Australia’s “disproportionately strong” body of quantum-computing research has convinced a former Google research pioneer to relocate to Sydney for a collaboration with local innovators making real progress in the push to develop usable quantum computers.
Late last year, Google engineer Professor John Martinis claimed that his team had achieved ‘quantum supremacy’ with a quantum computer using 53 qubits – a fundamental unit of quantum computing, which harnesses the curious behaviour of sub-atomic particles to churn through calculations so quickly that tasks like brute-forcing encrypted data become possible.
In just 200 seconds, that system could solve a test mathematical problem so complicated that even supercomputers like Australia’s Gadi – recently pegged as the world’s 25th-fastest machine – would take 10,000 years to complete.

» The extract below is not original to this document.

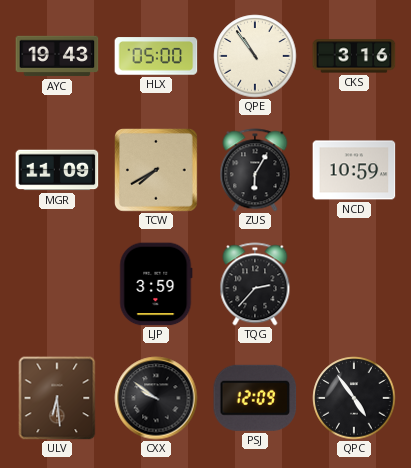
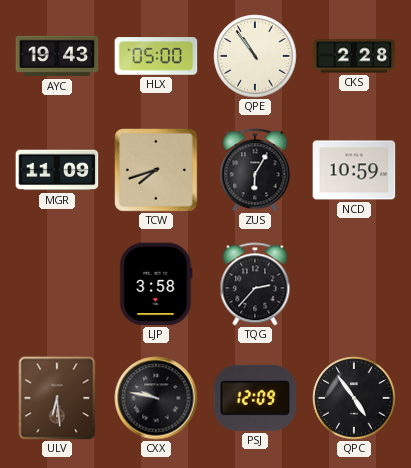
CKS: 3:16 -> 2:28
TCW: 7:40 -> 7:42
LJP: 3:59 -> 3:58
CXX: 9:51 -> 9:47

Engineers at IBM, which has developed its own 65-qubit computer, claimed by IBM that Google’s results were based on data artificially engineered to produce a particular result.
The test calculation was “kind of a crafted problem,” Martinis told Information Age, “but it was a real problem that scientists and engineers could understand, and get government people to understand.”
“We were able to show that the field is on track, and that at least a quantum computer is powerful, which is interesting. The next step is to make it useful – and we have to build it bigger and better to do that.”
Centre of quantum gravity
As researchers better learn to control qubits, scaling quantum computers to useful size has a become a major research focus.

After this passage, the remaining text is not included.